Sebenarnya saya menghitung cermat logistik yang kami bawa dalam ekspedisi Polahi ke interior Hutan Nantu, Suaka Marga Satwa Nantu (Pengunungan Boliyohuto) empat tahun yang lalu.Â
Ditambah dengan ikan sogili (sidat) yang kami beli dari keluarga Tahilu untuk dimakan bersama, mustinya logistik kami cukup. Nyatanya logistik itu cepat menipis.
Lebih jauh tentang komunitas Polahi di Gorontalo dapat dibaca pada artikel saya pada Kompasiana.
Namun kami punya alternatif. Bisa makan ubi kayu, labu, daun ubi kayu, membuat perangkap ikan, barangkali jamur dicari jika keadaan terpaksa. Ikan kaleng sarden, mie instan, roti, itu adalah jenis logistik yang cepat lunas.
Berangkat dari pondoknya di tepi Sungai Hatibi, Tahilu mempersilakan kami berjalan duluan. Dia sendiri akan menyusul dengan anak bininya. Dua anaknya masih cukup kecil, sedangkan dua orang lagi sudah beranjak remaja (2 pria dan 2 perempuan).
Mungkin ada sekitar satu jam kami mendahului mereka.
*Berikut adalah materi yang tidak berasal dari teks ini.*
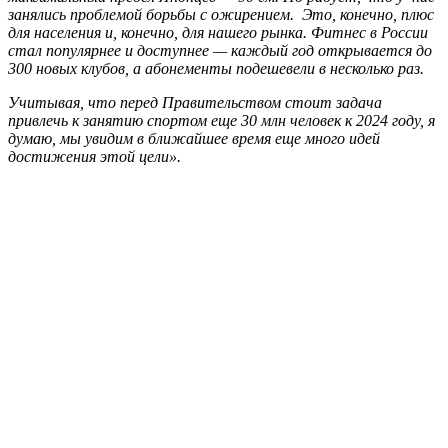
занялись проблемой борьбы с ожирением. Это, конечно, плюс
для населения и, конечно, для нашего рынка. Фитнес в России
стал популярнее и доступнее — каждый год открывается до
300 новых клубов, а абонементы подешевели в несколько раз.
Учитывая, что перед Правительством стоит задача
привлечь к занятию спортом еще 30 млн человек к 2024 году, я
думаю, мы увидим в ближайшее время еще много идей
достижения этой цели».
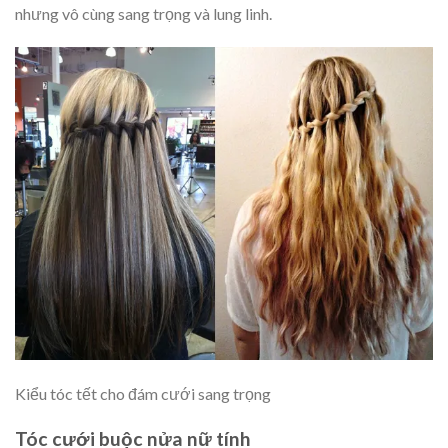
nhưng vô cùng sang trọng và lung linh.
Kiểu tóc tết cho đám cưới sang trọng
Tóc cưới buộc nửa nữ tính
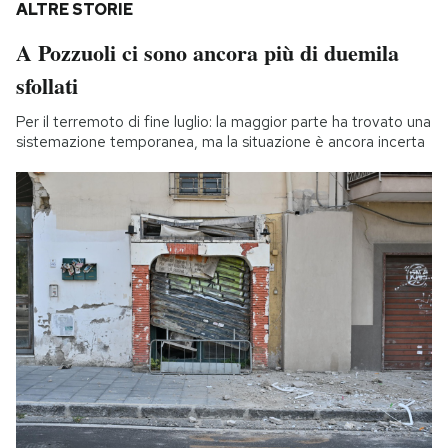
ALTRE STORIE
A Pozzuoli ci sono ancora più di duemila
sfollati
Per il terremoto di fine luglio: la maggior parte ha trovato una
sistemazione temporanea, ma la situazione è ancora incerta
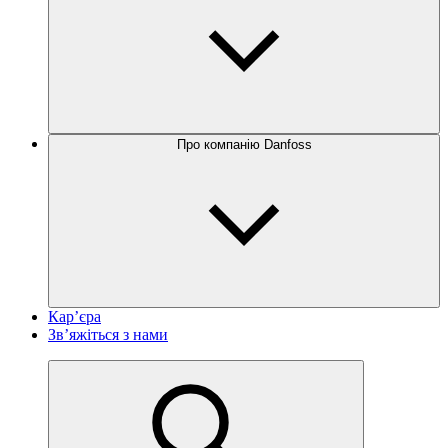
Про компанію Danfoss
Кар’єра
Зв’яжіться з нами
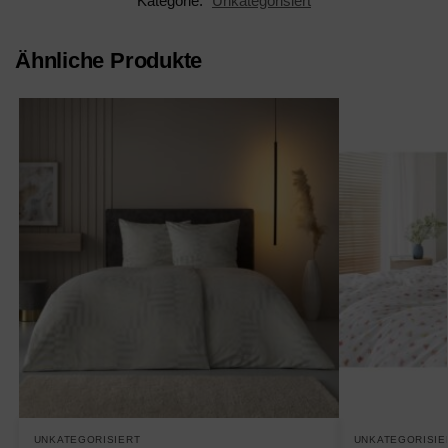
Kategorie:
Unkategorisiert
Ähnliche Produkte
UNKATEGORISIERT
UNKATEGORISIE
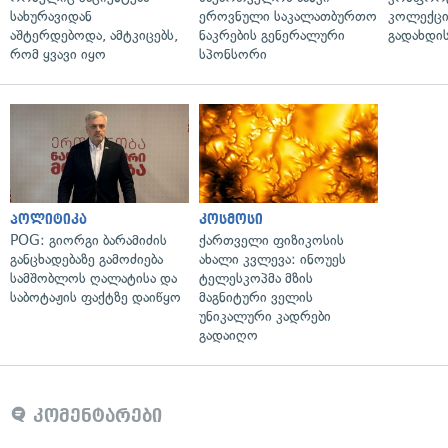
სახურავიდან
ეროვნული საკალათბურთო
კოლექცი
აშტერდებოდა, ამტკიცებს,
ნაკრების გენერალური
გადახდის
რომ ყვავი იყო
სპონსორი
პოლიტიკა
კოსმოსი
POG: გიორგი ბარამიძის
ქართველი ფიზიკოსის
განცხადებაზე გამოძიება
ახალი კვლევა: ინოუეს
სამშობლოს ღალატისა და
ტელესკოპმა მზის
საბოტაჟის ფაქტზე დაიწყო
მაგნიტური ველის
უნიკალური კადრები
გადაიღო
კომენტარები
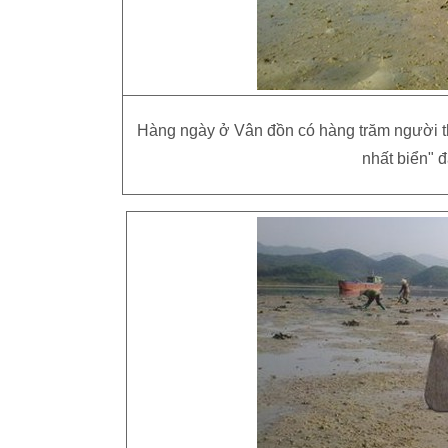
Hàng ngày ở Vân đồn có hàng trăm người th
nhất biển"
Nyatanya, mereka dapat menyalip kami di tengah perjalanan, padahal ada anak kecil berjalan bersama mereka.
Menjelang pendakian bukit terakhir, sebelum jalan menurun yang monoton hampir vertikal serta licin, kami bersitirahat di sebuah anak sungai.
Ada lapangan kecil di sekitar tempat itu, bekas bivak kami sebelumnya. Dalam hitungan saya, selambatnya-lambatnya kami sudah ada di desa sore hari. Maka saya mengeluarkan "jimat" buah kurma itu untuk dimakan bersama.
Saya mengeluarkan buah kurma dari tas dan membaginya rata. Buah kurma itu bukan buah kurma yang terbaik, permukaan bijinya sudah keriput.Â
Saya memberikan beberapa butir ke tangan Tahilu, Ia sedikit menyelidiki buah itu dengan memandanginya sebelum menyuapkannya ke mulut. Kelihatannya ia tidak jatuh cinta pada pandangan pertama pada tampilan buah itu.
Saya membual sedikit tentang buah kurma itu agar dia mau menyicipnya. "Buah ini dari padang gurun zajirah arab, kampungnya Nabi Muhammad. Buah ini dibawa oleh pesawat terbang dari negeri yang jauh di sana, makanya kita dapat beli dan memakan di sini"- kelewatan bangat kan saya, buah kurma yang sudah keriput itu saya kait-kaitkan pula dengan Nabi Muhammad, tidak salah tapi berlebih-lebihan, bukan?
Akhirnya, Ia dan semua anggota keluarganya mencicipnya juga, testimoni mereka rasanya "enak". Menurut Tahilu, ini kali pertama mereka menyicip buah kurma.
Satu jam kemudian, anjing yang dibawa oleh porter dan pemandu lokal kami menyalak babi hutan, anak babi hutan yang malang itu berhasil diringkus anjing kampung jagoan itu.
Anak babi malang ini terus diapain?
Saya menguji kembali pernyataan Tahilu tentang kebenaran apakah mereka sungguh tidak makan daging babi, hampir tidak ada masyarakat pemburu peramu di Indonesia setahu saya yang tidak makan babi hutan.Â
Saya coba tawarkan anak babi hutan malang itu kepadanya, tapi Tahilu menolak memakannya, Ia mengulang kata-katanya beberapa hari sebelumnya, bahwa mereka tidak makan babi hutan, alasannya mereka mengalami gatal-gatal.
Makanan yang cukup sayang untuk dilewatkan namun membawa daging babi hutan ke perkampungan yang mayoritas penduduknya muslim adalah tindakan yang tidak patut serta dapat mendatangkan masalah bagi saya. Biarlah itu hidangan daging segar untuk anjing kampung itu.
Kemarin, saya mendapat kabar dari anggota tim ekspedisi Polahi bahwa Leni (laki-laki yang duduk dekat tungku) telah meninggal dunia setahun yang lalu.
Kesan saya pada anak ini sangat baik, penurut, pekerja keras, dan ini tipe informan yang baik kalau kita ingin hidup di hutan bersama komunitas Polahi. Ada perasaan sedih tapi tidak tahu bagaimana mengungkapkannya. **
Tulisan ini saya persembahkan untuk mengenang Leni. In memoriam!